The food came out a short while later, and he ate with gusto, then chugged a full glass of water.
“You were absolutely right about that,” he said. “That was delicious.” He wiped his lips with a napkin. “So have you made your decision?”
“About what?”
“About whether you’re going to scream or not.”
She didn’t say anything, and he rose from the table, leaving a hundred dollar bill next to the plate. He took her arm and dragged her out of the restaurant, and she didn’t protest much.
Once they were on the road again, he pulled out his phone and checked the next name before he said, “Head to the 405. We got a thirty-minute drive ahead of us.”
15
Dobbins Air Force Base was the closest air base to Samantha, and she sped down the interstate to get there in time for her flight. She wouldn’t arrive in California until early the next morning. But she was too wired to sleep on the plane, so she’d brought her iPad, which had several movies on it she hadn’t watched yet.

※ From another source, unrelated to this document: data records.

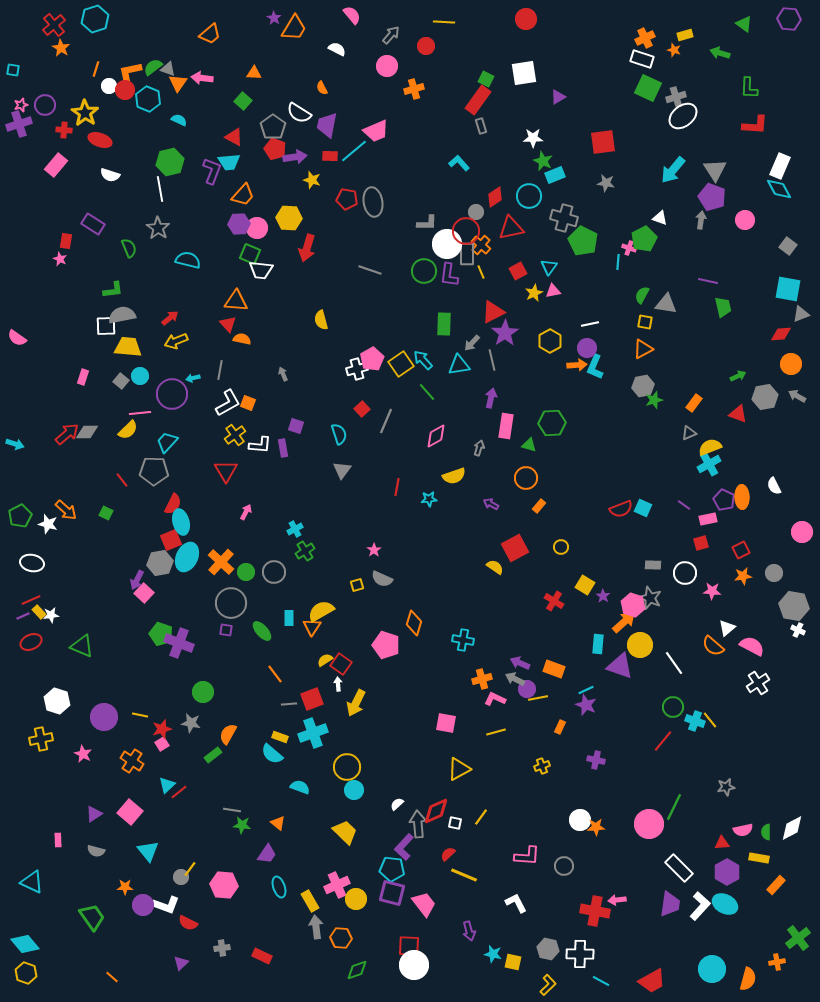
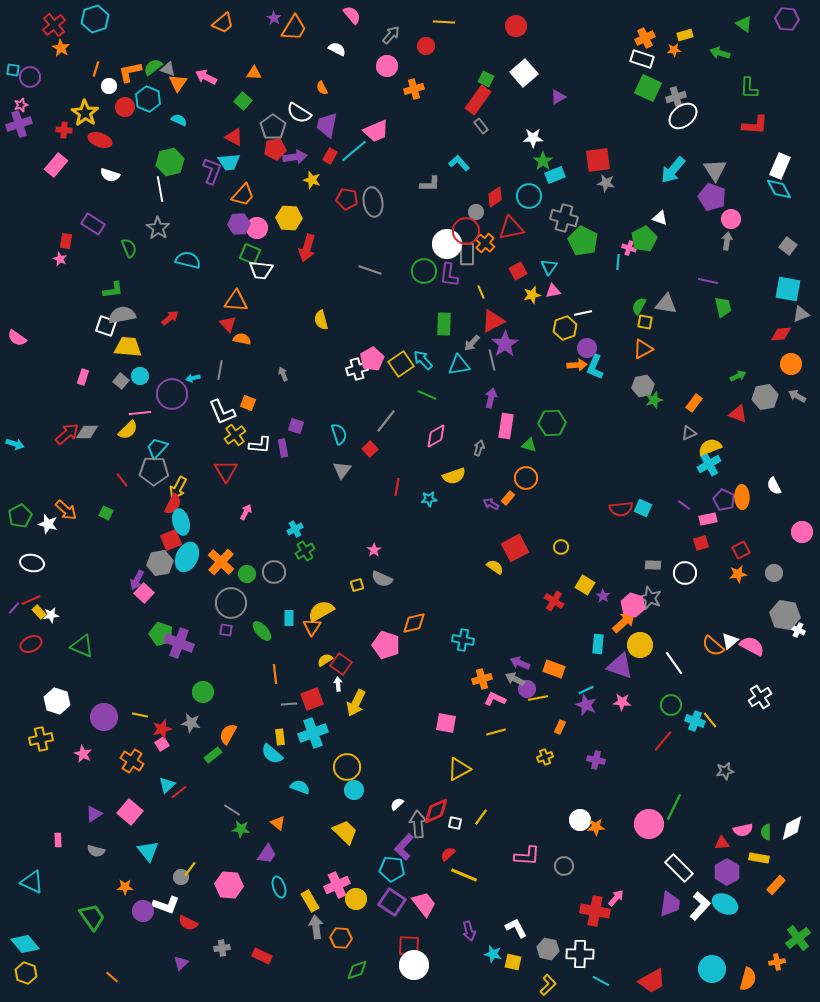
red circle at (526, 19): moved 10 px left, 7 px down
purple hexagon at (789, 19): moved 2 px left
orange trapezoid at (210, 34): moved 13 px right, 11 px up
orange star at (674, 50): rotated 24 degrees counterclockwise
white square at (524, 73): rotated 32 degrees counterclockwise
pink arrow at (202, 78): moved 4 px right, 1 px up; rotated 20 degrees clockwise
red circle at (125, 90): moved 17 px down
purple circle at (45, 105): moved 15 px left, 28 px up
gray rectangle at (481, 126): rotated 21 degrees counterclockwise
red square at (603, 142): moved 5 px left, 18 px down
red pentagon at (275, 149): rotated 30 degrees counterclockwise
red rectangle at (330, 156): rotated 63 degrees counterclockwise
green star at (543, 161): rotated 12 degrees clockwise
gray arrow at (701, 220): moved 26 px right, 21 px down
pink circle at (745, 220): moved 14 px left, 1 px up
gray L-shape at (427, 223): moved 3 px right, 39 px up
orange cross at (481, 245): moved 4 px right, 2 px up
yellow line at (481, 272): moved 20 px down
yellow star at (534, 293): moved 2 px left, 2 px down; rotated 12 degrees clockwise
green semicircle at (642, 295): moved 3 px left, 11 px down
red triangle at (493, 312): moved 9 px down
white line at (590, 324): moved 7 px left, 11 px up
white square at (106, 326): rotated 20 degrees clockwise
purple star at (505, 333): moved 11 px down
yellow arrow at (176, 341): moved 2 px right, 147 px down; rotated 40 degrees counterclockwise
yellow hexagon at (550, 341): moved 15 px right, 13 px up; rotated 10 degrees clockwise
green line at (427, 392): moved 3 px down; rotated 24 degrees counterclockwise
white L-shape at (228, 403): moved 6 px left, 9 px down; rotated 96 degrees clockwise
red square at (362, 409): moved 8 px right, 40 px down
gray line at (386, 421): rotated 15 degrees clockwise
cyan trapezoid at (167, 442): moved 10 px left, 6 px down
orange rectangle at (539, 506): moved 31 px left, 8 px up
red semicircle at (621, 509): rotated 15 degrees clockwise
green circle at (246, 572): moved 1 px right, 2 px down
orange star at (743, 576): moved 5 px left, 2 px up
pink star at (712, 591): moved 90 px left, 111 px down
gray hexagon at (794, 606): moved 9 px left, 9 px down
purple line at (23, 616): moved 9 px left, 8 px up; rotated 24 degrees counterclockwise
orange diamond at (414, 623): rotated 60 degrees clockwise
white triangle at (727, 628): moved 3 px right, 13 px down
red ellipse at (31, 642): moved 2 px down
orange line at (275, 674): rotated 30 degrees clockwise
white cross at (758, 683): moved 2 px right, 14 px down
green circle at (673, 707): moved 2 px left, 2 px up
yellow rectangle at (280, 737): rotated 63 degrees clockwise
yellow cross at (542, 766): moved 3 px right, 9 px up
gray star at (726, 787): moved 1 px left, 16 px up
gray line at (232, 810): rotated 24 degrees clockwise
green star at (242, 825): moved 1 px left, 4 px down
pink hexagon at (224, 885): moved 5 px right
purple square at (392, 893): moved 9 px down; rotated 20 degrees clockwise
pink arrow at (617, 900): moved 1 px left, 2 px up; rotated 138 degrees clockwise
white L-shape at (516, 903): moved 25 px down
purple circle at (143, 905): moved 6 px down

When she arrived, the flight wasn’t scheduled to leave for another forty-five minutes, so she waited by the gate since they wouldn’t let her in without proper clearance. Duncan had forced himself onto the flight and demanded that he go with her. She protested, saying he should be on the flight for purposes of getting her there and then fly right back after dropping her off. But he wouldn’t take no for an answer, and she didn’t fight hard. The truth was she could really use someone with her.
Within minutes of her arrival, Duncan appeared at the gate in a cab. He paid before getting out, then hugged and kissed her.

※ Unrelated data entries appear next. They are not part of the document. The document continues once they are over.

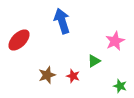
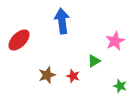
blue arrow: rotated 10 degrees clockwise
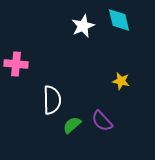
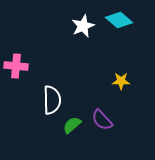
cyan diamond: rotated 36 degrees counterclockwise
pink cross: moved 2 px down
yellow star: rotated 12 degrees counterclockwise
purple semicircle: moved 1 px up
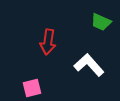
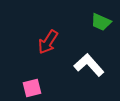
red arrow: rotated 25 degrees clockwise
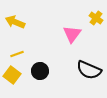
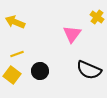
yellow cross: moved 1 px right, 1 px up
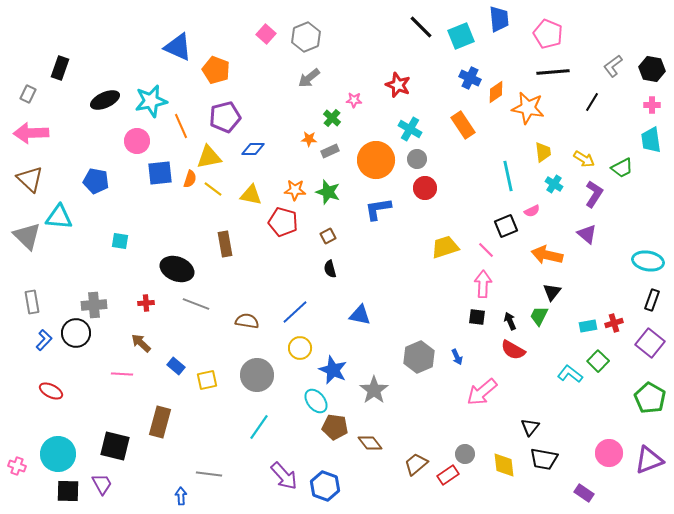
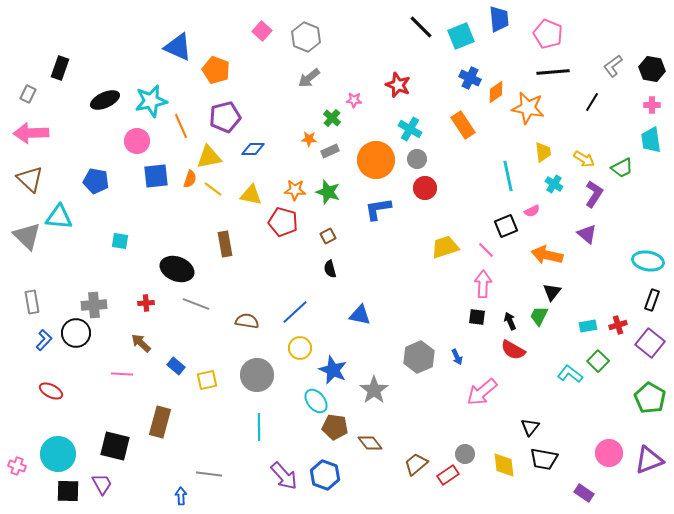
pink square at (266, 34): moved 4 px left, 3 px up
gray hexagon at (306, 37): rotated 16 degrees counterclockwise
blue square at (160, 173): moved 4 px left, 3 px down
red cross at (614, 323): moved 4 px right, 2 px down
cyan line at (259, 427): rotated 36 degrees counterclockwise
blue hexagon at (325, 486): moved 11 px up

“You sure about this?” he asked by way of greeting.
“She’s my only sister. And she’s in trouble. I know it.”
He nodded. “Okay. But we’re going there as part of the military. I only got you clearance by saying the CDC needed access as part of a study I’m doing and that I couldn’t do it without you. You cannot go anywhere without me. I’m serious, Sam. You have to stick by me once we’re there.”
“Why? What did they tell you was going on?”
“I’m not entirely clear on the details, but it sounds like they’ve shut the entire state down, and no one can leave. I don’t know how they intend to enforce that, but that’s their plan.”
She shook her head. “I thought we were done with this. I thought the agent had died out in South America and Oahu.”
“Nature doesn’t know how to give up. But I think it’s contained. Just under a hundred known infections, every one of them quarantined in a hospital. Hopefully, this will be over once no more cases appear.” He looked at the guard at the gate and then back to Sam. “You certain?”
“Yes.”
“Okay, let’s go.”
16
Dr. Aneil Deluge walked down the corridor of Saint Anthony’s Hospital in Napa, California. Under his arm, he carried a clipboard with two intake sheets attached. He took the elevator to the quarantine unit on the top floor, which was really nothing more than a portion of that floor cut off from the rest.
The elevators dinged and opened, and he stepped off. The nurse behind the desk smiled at him, and he smiled back without greeting her. He walked the length of the corridor to a room separated from the others. He looked in on the patient through a glass viewing window.